Conversation with Kimberly Snapp
04/06/2014 12:00 AM
08/08/2014 10:23 AM
Editor's note: An earlier version of this story was incorrect about where Kimberly Snapp works part time.
Kimberly Snapp knew at a young age she wanted to be a physician. During a mission conference she attended while in medical school, Snapp realized she wanted to put her faith to work as well.
She’s been able to do both.
As founder of House of Hope Wichita, Snapp’s goal is to help troubled teens and families.
“The restoring of lives that happens here is stronger than any prescription I’ll ever write,” Snapp said.
House of Hope Wichita, located at 1650 S. Georgetown, offers counseling to children and adults along with prayer ministry, financial coaching and parenting classes.
“We want to change Wichita one family at a time,” Snapp said.
It focuses on helping teens, focusing on teens who are angry, rebellious, depressed, suicidal, abusing drugs or alcohol or otherwise making wrong choices.
“We walk with them on a journey they can’t do alone,” Snapp said.
Snapp’s long-term goal is to develop a residential center for teens, starting with boys ages 13 to 17, where they could receive counseling, prayer ministry and healing. Parents would be involved as well. That will take funding.
“We want to teach (teens) a good American work ethic,” Snapp said. “Plow the ground. Plant the seeds. Water it and harvest your food. Teach them that sweat equity. ... It’s what America was built off of. ... If you want something, work hard for it, and you’ll get there and you’ll get it.”
The House of Hope is funded through private donations. Clients pay for services on a sliding scale.
So far, it’s helped 144 families. Since 2005, it’s received $671,784 from donations and programs, including $175,627 last year.
Besides Snapp, it employs a full-time counselor, a volunteer counselor, two student counselors and a financial coach.
Snapp grew up in Andover and graduated from Southwestern College in Winfield, She then went to the University of Kansas Medical School and specialized in internal medicine.
She jokes that instead of becoming a wealthy doctor, she became a missionary doctor.
Snap joined World Impact and worked in its clinic for 14 years.
“When you’re a physician and living off of $10,000 a year, the rest of the world knows you’re insane,” she said. “I really loved it. I have a real pioneer spirit.”
Patients there would sometimes tell her they couldn’t afford to go to the hospital.
“There were times I had to say, ‘You can’t afford not to,’” she said. “Other times, I would say, ‘Take your blood sugar and call me in four hours.’”
And she would monitor them closely to see whether they could avoid the hospital.

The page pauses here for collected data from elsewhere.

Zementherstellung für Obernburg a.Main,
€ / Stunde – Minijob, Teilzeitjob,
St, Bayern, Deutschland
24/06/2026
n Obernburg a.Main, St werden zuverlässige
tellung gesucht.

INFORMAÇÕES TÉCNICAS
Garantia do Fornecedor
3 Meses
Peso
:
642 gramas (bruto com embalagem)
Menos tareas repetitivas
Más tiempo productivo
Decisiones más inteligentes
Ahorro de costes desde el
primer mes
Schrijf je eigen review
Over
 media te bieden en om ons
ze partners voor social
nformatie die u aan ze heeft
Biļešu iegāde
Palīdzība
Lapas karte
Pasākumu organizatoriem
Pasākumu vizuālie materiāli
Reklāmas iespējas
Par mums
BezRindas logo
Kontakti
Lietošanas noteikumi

Eventually, she joined Via Christi Wound and Skin Clinic, doing wound care. She continues to work there part time.
Snapp caught the vision for the House of Hope through its national organization, based in Orlando, after hearing testimony from a teen who had been helped.

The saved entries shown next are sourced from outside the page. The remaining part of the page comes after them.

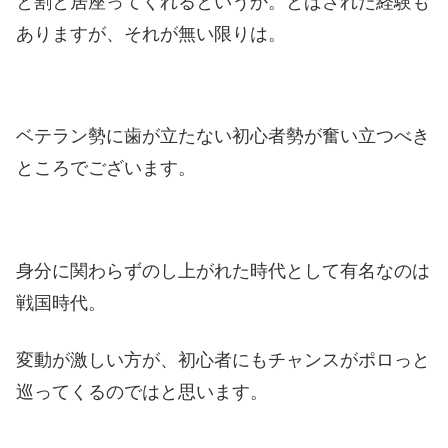
と割と居座ってくれるというか。とばされた経験も
ありますが、それが無い限りは。
ベテラン勢に歯が立たない初心者勢が奮い立つべき
ところでございます。
身分に関わらずのし上がれた時代として有名なのは
戦国時代。
変動が激しい方が、初心者にもチャンスがポロっと
巡ってくるのではと思います。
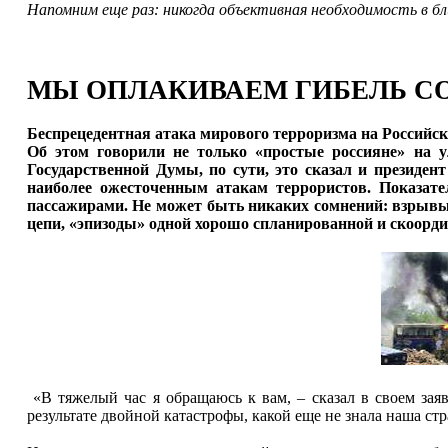
Напомним еще раз: никогда объективная необходимость в бли
МЫ ОПЛАКИВАЕМ ГИБЕЛЬ С
Беспрецедентная атака мирового терроризма на Российск
Об этом говорили не только «простые россияне» на 
Государственной Думы, по сути, это сказал и президе
наиболее ожесточенным атакам террористов. Показат
пассажирами. Не может быть никаких сомнений: взрывы в
цепи, «эпизоды» одной хорошо спланированной и скоорд
«В тяжелый час я обращаюсь к вам, – сказал в своем зая
результате двойной катастрофы, какой еще не знала наша ст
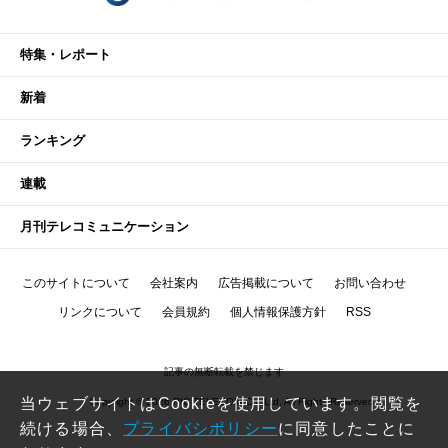
特集・レポート
新着
ランキング
連載
月刊テレコミュニケーション
このサイトについて
会社案内
広告掲載について
お問い合わせ
リンクについて
会員規約
個人情報保護方針
RSS
記事の無断転載を禁じます
当ウェブサイトはCookieを使用しています。閲覧を
Copyright © 2026 RIC TELECOM Co.,Ltd. All Rights Reserved.
続ける場合、
プライバシポリシー
に同意したことに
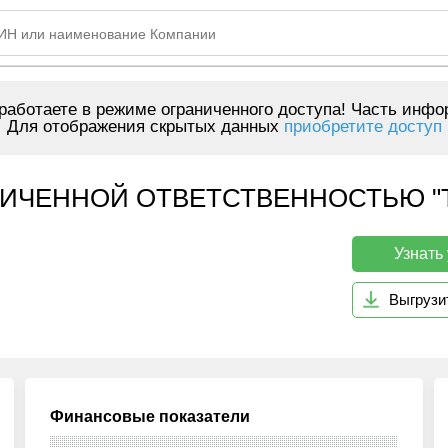
аботаете в режиме ограниченного доступа! Часть инфо
Для отображения скрытых данных
приобретите доступ
ИЧЕННОЙ ОТВЕТСТВЕННОСТЬЮ "Т
Узнать
Выгрузи
Финансовые показатели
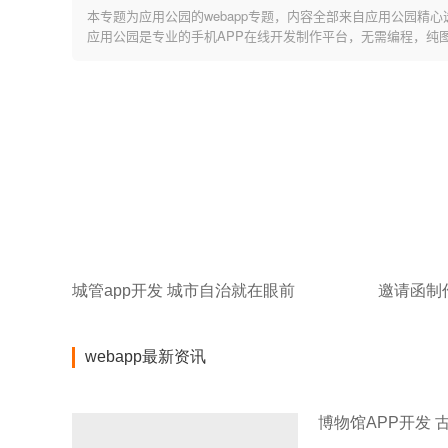
本专题为应用公园的webapp专题，内容全部来自应用公园精心选
应用公园是专业的手机APP在线开发制作平台，无需编程，纯
城管app开发 城市自治就在眼前
邀请函制
webapp最新资讯
博物馆APP开发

She told herself, “OK. I’ll go back home and try to figure out what it means to start a House of Hope in Wichita.”
It was incorporated in 2005.
In her spare time, she loves to be with her family, and she likes to read.

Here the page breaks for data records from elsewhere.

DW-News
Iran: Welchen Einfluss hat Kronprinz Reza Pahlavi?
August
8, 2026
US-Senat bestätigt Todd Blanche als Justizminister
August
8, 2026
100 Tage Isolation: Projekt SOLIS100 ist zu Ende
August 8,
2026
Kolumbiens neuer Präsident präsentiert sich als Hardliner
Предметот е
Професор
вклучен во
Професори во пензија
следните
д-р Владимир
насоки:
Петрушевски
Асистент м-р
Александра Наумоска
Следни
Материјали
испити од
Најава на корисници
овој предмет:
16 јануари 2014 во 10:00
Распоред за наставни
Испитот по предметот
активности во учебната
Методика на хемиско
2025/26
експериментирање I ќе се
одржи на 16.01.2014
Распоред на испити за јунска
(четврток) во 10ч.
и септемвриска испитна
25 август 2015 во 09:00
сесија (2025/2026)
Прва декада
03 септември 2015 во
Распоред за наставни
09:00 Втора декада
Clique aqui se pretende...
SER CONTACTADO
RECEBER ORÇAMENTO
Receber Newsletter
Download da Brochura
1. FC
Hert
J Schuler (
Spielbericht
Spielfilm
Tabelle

Getting parents involved with their children is key. How so?
Parenting is like being a guardrail. It’s not about being your kid’s friend. It’s about keeping them safe. ... It’s teaching how to teach your child how to stay on the path called Life and not making bad decisions.
Change is difficult. You mentioned that people fall away from the program for two reasons. What are they?
Sometimes they just don’t want to address the underlying emotional issues that come up. Sometimes they feel so much relief (early on), they fall away (before they’re ready.) Change is hard work. But hopefully when you walk along with people, it gets easier. We can have people fall off, and we know that their family has changed.
You want to grow House of Hope Wichita quickly, but the reality is that growth is slow.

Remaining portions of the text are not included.